L’emergenza sanitaria che stiamo vivendo è una realtà veramente complessa e credo che nessuno di noi se la senta di sostituirsi con chi ha il compito di prendere le decisioni. Certo è che non tutti i provvedimenti e le soluzioni individuate sono andate a buon fine. Se a marzo l’impreparazione e alcuni scivoloni comunicativi potevano essere giustificati perché eravamo di fronte ad una situazione del tutto nuova, l’attuale impreparazione e la ripetizione di errori che vanno avanti da mesi non sono accettabili. Mi riferisco soprattutto alla completa impreparazione nel gestire la seconda ondata (proprio perché tanto annunciata), durante l’estate ci siamo rilassati tutti, soprattutto coloro che avrebbero dovuto predisporre i protocolli per il trasporto pubblico locale, per la scuola e per un rientro a lavoro in sicurezza. Questo ha causato il completo black out della strategia delle 3T (Testare, Tracciare, Trattare). Fin da subito questa strategia è stata dichiarata come alla base della gestione italiana dell’emergenza, purtroppo con il rapido aumento dei contagi è completatamene saltata a partire dal tracciamento diventato impossibile a causa del poco personale a disposizione di fronte ad un numero sempre maggiore di positivi.

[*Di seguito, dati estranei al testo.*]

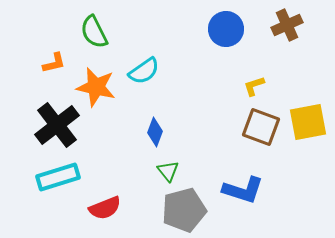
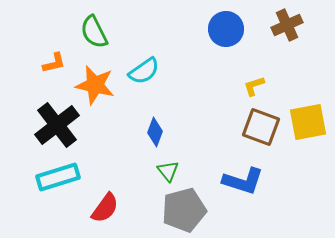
orange star: moved 1 px left, 2 px up
blue L-shape: moved 9 px up
red semicircle: rotated 32 degrees counterclockwise
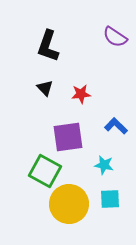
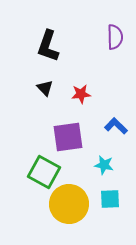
purple semicircle: rotated 125 degrees counterclockwise
green square: moved 1 px left, 1 px down
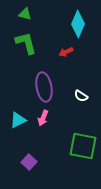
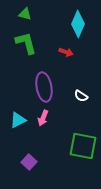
red arrow: rotated 136 degrees counterclockwise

Non è certo compito mio elencare o evidenziare cosa non ha funzionato, ci sono però due elementi che non riesco ad accettare e che sottolineano ancora l’impreparazione, la superficialità e il mancato confronto che sta caratterizzando la gestione italiana dell’emergenza Covid-19.

Il primo è certamente dato dalla facilità, nonostante siano passati più di otto mesi, con cui continuano a circolare bozze di decreti e indiscrezioni sui provvedimenti che poi, al momento della conferenza stampa, si rivelano diversi e inesatti. L’ultimo caso è quello del DPCM che è entrato in vigore il 6 novembre e che ha introdotto i colori per classificare le Regioni e i provvedimenti da applicare. Fino a poche ore prima della conferenza stampa si pensava che tra i colori ci sarebbe stato anche il verde, colore che poi fortunatamente è stato sostituito dal giallo anche perché avrebbe potuto generare tranquillità in una situazione che è tutto il contrario. La circolazione di queste bozze o articoli sui giornali che anticipano provvedimenti per il Natale, quando ancora non c’è nulla di scritto generano in tutti noi ulteriore confusione, incertezza e sfiducia verso i decisori in una situazione che è già di per sé molto delicata.

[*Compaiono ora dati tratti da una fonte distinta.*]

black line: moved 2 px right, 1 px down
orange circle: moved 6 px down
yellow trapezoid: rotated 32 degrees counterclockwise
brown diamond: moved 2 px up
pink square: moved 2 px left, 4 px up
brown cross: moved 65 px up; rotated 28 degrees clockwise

A questo si aggiunge l’enorme quantità di dati che vengono diffusi quotidianamente sul Covid-19, dati che essenzialmente non sono accessibili e trasparenti. Abbiamo i dati sui positivi, sui tamponi effettuati, sui decessi, sui ricoveri in ospedale, a cui ultimamente si sono aggiunti i 21 parametri con cui vengono stabiliti i colori delle Regioni, ma sappiamo veramente su cosa si basano? I dati vengono diffusi quotidianamente, spesso senza contesto e siamo privi degli strumenti che ci permetterebbero di capire realmente l’evoluzione di questa emergenza e se i provvedimenti applicati sono realmente efficaci e se arrivano nei tempi giusti. Anche su Immuni abbiamo pochissime informazioni, sappiamo quanti sono i download della app, ma poi non conosciamo quanto sono gli utenti realmente attivi. Insomma siamo bombardati di dati che non capiamo e che ci hanno praticamente assuefatti.

Per questo motivo ho firmato la petizione e voglio rilanciare l’appello di organizzazioni, giornaliste e giornalisti e di cittadini per #datiBeneComune. Con una lettera aperta chiedono al Governo e alla Regioni di rendere disponibili, aperti, interoperabili (machine readable), aggiornati e disaggregati i dati relativi all’emergenza Covid-19. La trasparenza è alla base di ogni democrazia, per questo motivo i dati devono essere pubblici e fare in modo che scienziati e giornalisti possano elaborarli, contribuire a monitorare il rischio epidemico, comprendere le scelte istituzionali fatte ed essere così parte di un processo di confronto e controllo democratico.